### Problem to solve:
Below are the records; collect from them each line containing the string "GRACEY".

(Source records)

☆ ☆ ☆

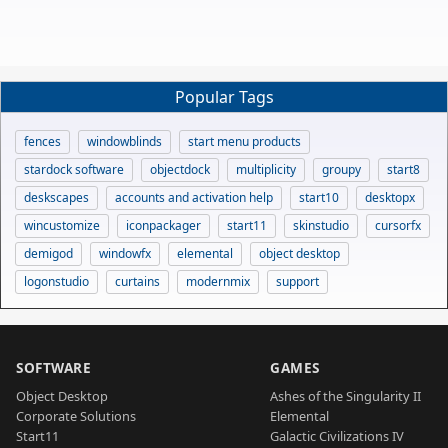
Popular Tags
fences
windowblinds
start menu products
stardock software
objectdock
multiplicity
groupy
start8
deskscapes
accounts and activation help
start10
desktopx
wincustomize
iconpackager
start11
skinstudio
cursorfx
demigod
windowfx
elemental
object desktop
logonstudio
curtains
modernmix
support
SOFTWARE
GAMES
Object Desktop
Ashes of the Singularity II
Corporate Solutions
Elemental
Start11
Galactic Civilizations IV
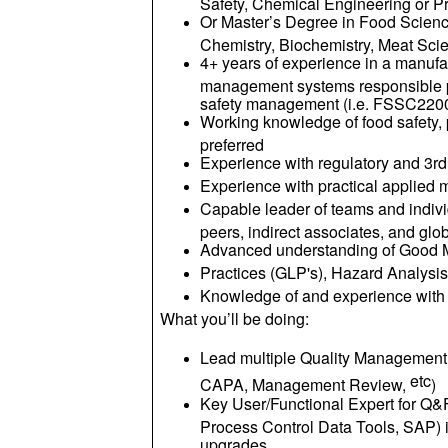
Safety, Chemical Engineering or 
Or Master’s Degree in Food Scienc
Chemistry, Biochemistry, Meat Sci
4+ years of experience in a manufa
management systems responsible po
safety management (i.e. FSSC2200
Working knowledge of food safety,
preferred
Experience with regulatory and 3rd
Experience with practical applied 
Capable leader of teams and individ
peers, indirect associates, and g
Advanced understanding of Good M
Practices (GLP's), Hazard Analysi
Knowledge of and experience wit
What you’ll be doing:
Lead multiple Quality Management
etc
CAPA, Management Review,
)
Key User/Functional Expert for Q
Process Control Data Tools, SAP) i
upgrades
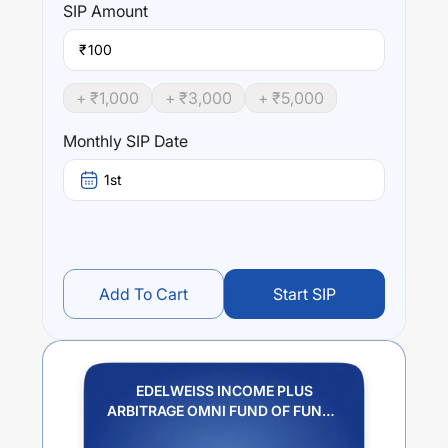
SIP
Amount
₹
+ ₹
1,000
+ ₹
3,000
+ ₹
5,000
Monthly SIP Date
1st
Add To Cart
Start SIP
EDELWEISS INCOME PLUS
ARBITRAGE OMNI FUND OF FUNDS
REGULAR PLAN IDCW PAYOUT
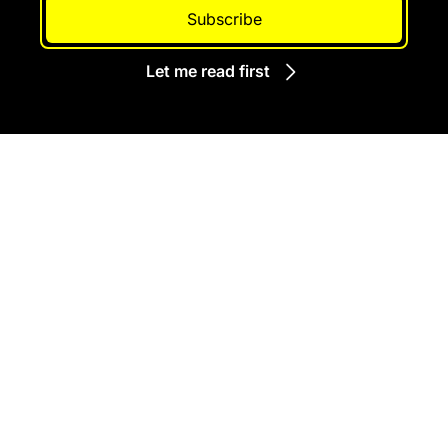
Subscribe
Let me read first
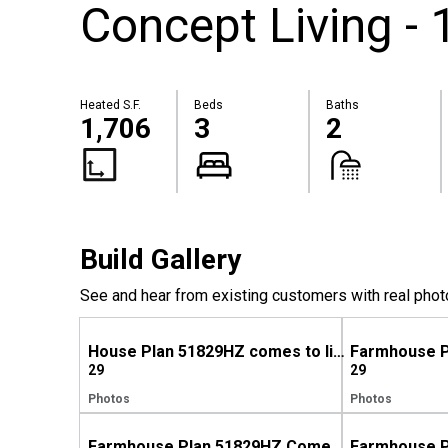
Concept Living - 
Heated S.F.
Beds
Baths
1,706
3
2
Build Gallery
See and hear from existing customers with real phot
House Plan 51829HZ comes to life in North Carolina
29
29
Photos
Photos
Farmhouse Plan 51829HZ Comes to Life in North Carolina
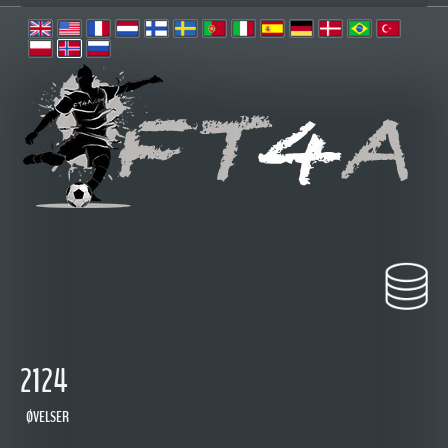
2124
ØVELSER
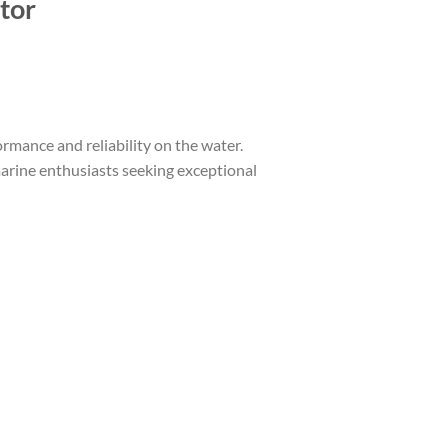
tor
mance and reliability on the water.
marine enthusiasts seeking exceptional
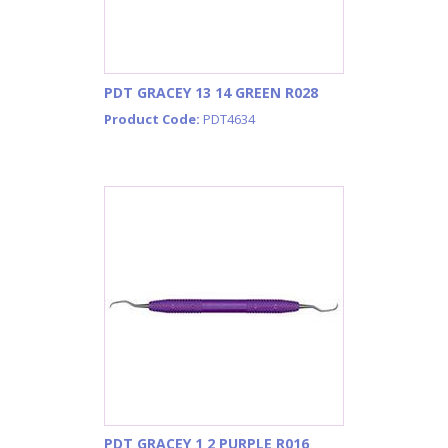
PDT GRACEY 13 14 GREEN R028
Product Code:
PDT4634
PDT GRACEY 1 2 PURPLE R016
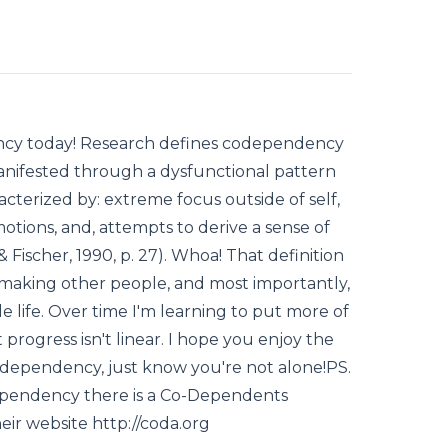
ency today! Research defines codependency
manifested through a dysfunctional pattern
racterized by: extreme focus outside of self,
motions, and, attempts to derive a sense of
Fischer, 1990, p. 27). Whoa! That definition
 making other people, and most importantly,
 life. Over time I'm learning to put more of
rogress isn't linear. I hope you enjoy the
codependency, just know you're not alone!PS.
dependency there is a Co-Dependents
eir website http://coda.org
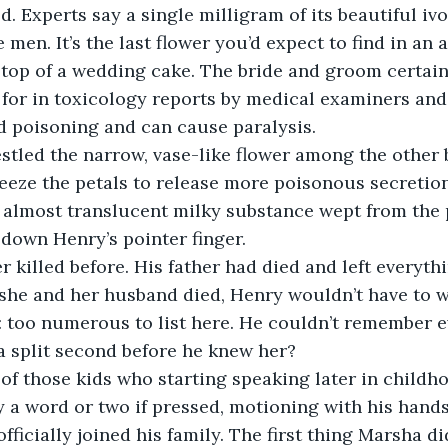
d. Experts say a single milligram of its beautiful iv
e men. It’s the last flower you’d expect to find in an 
 top of a wedding cake. The bride and groom certainl
 for in toxicology reports by medical examiners and i
d poisoning and can cause paralysis.
tled the narrow, vase-like flower among the other 
eze the petals to release more poisonous secretion
almost translucent milky substance wept from the p
 down Henry’s pointer finger.
 killed before. His father had died and left everythi
If she and her husband died, Henry wouldn’t have to 
 too numerous to list here. He couldn’t remember ev
 a split second before he knew her?
f those kids who starting speaking later in childhoo
 a word or two if pressed, motioning with his hand
fficially joined his family. The first thing Marsha d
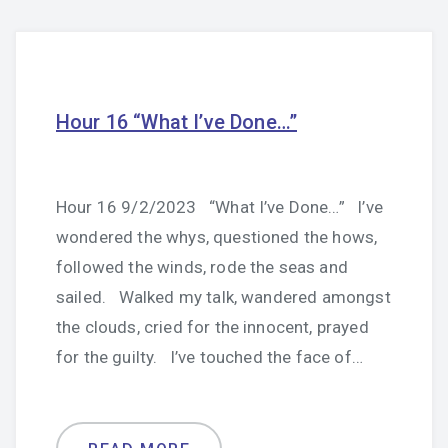
Hour 16 “What I’ve Done…”
Hour 16 9/2/2023 “What I’ve Done…” I’ve
wondered the whys, questioned the hows,
followed the winds, rode the seas and
sailed. Walked my talk, wandered amongst
the clouds, cried for the innocent, prayed
for the guilty. I’ve touched the face of…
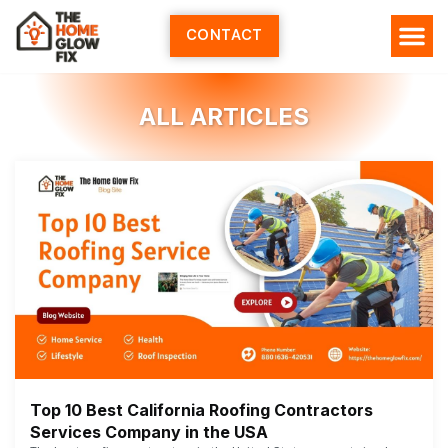
Skip
to
CONTACT
content
ALL ARTICLES
Top 10 Best California Roofing Contractors
Services Company in the USA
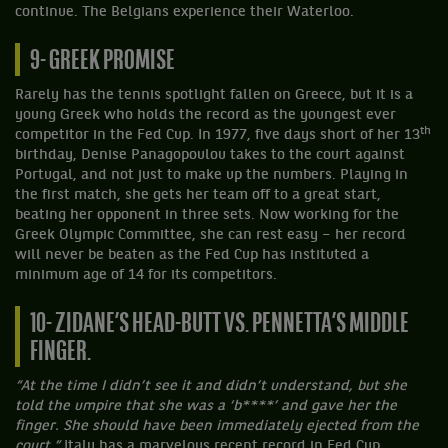
continue. The Belgians experience their Waterloo.
9- GREEK PROMISE
Rarely has the tennis spotlight fallen on Greece, but it is a
young Greek who holds the record as the youngest ever
th
competitor in the Fed Cup. In 1977, five days short of her 13
birthday, Denise Panagopoulou takes to the court against
Portugal, and not just to make up the numbers. Playing in
the first match, she gets her team off to a great start,
beating her opponent in three sets. Now working for the
Greek Olympic Committee, she can rest easy – her record
will never be beaten as the Fed Cup has instituted a
minimum age of 14 for its competitors.
10- ZIDANE’S HEAD-BUTT VS. PENNETTA’S MIDDLE
FINGER.
“At the time I didn’t see it and didn’t understand, but she
told the umpire that she was a ‘b****’ and gave her the
finger. She should have been immediately ejected from the
court.”
Italy has a marvelous recent record in Fed Cup,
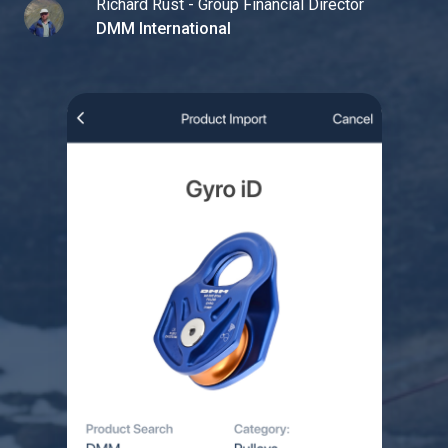
Richard Rust - Group Financial Director
DMM International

☆ ☆ ☆

### Your response:
PDT GRACEY 13 14 GREEN R028
PDT GRACEY 1 2 PURPLE R016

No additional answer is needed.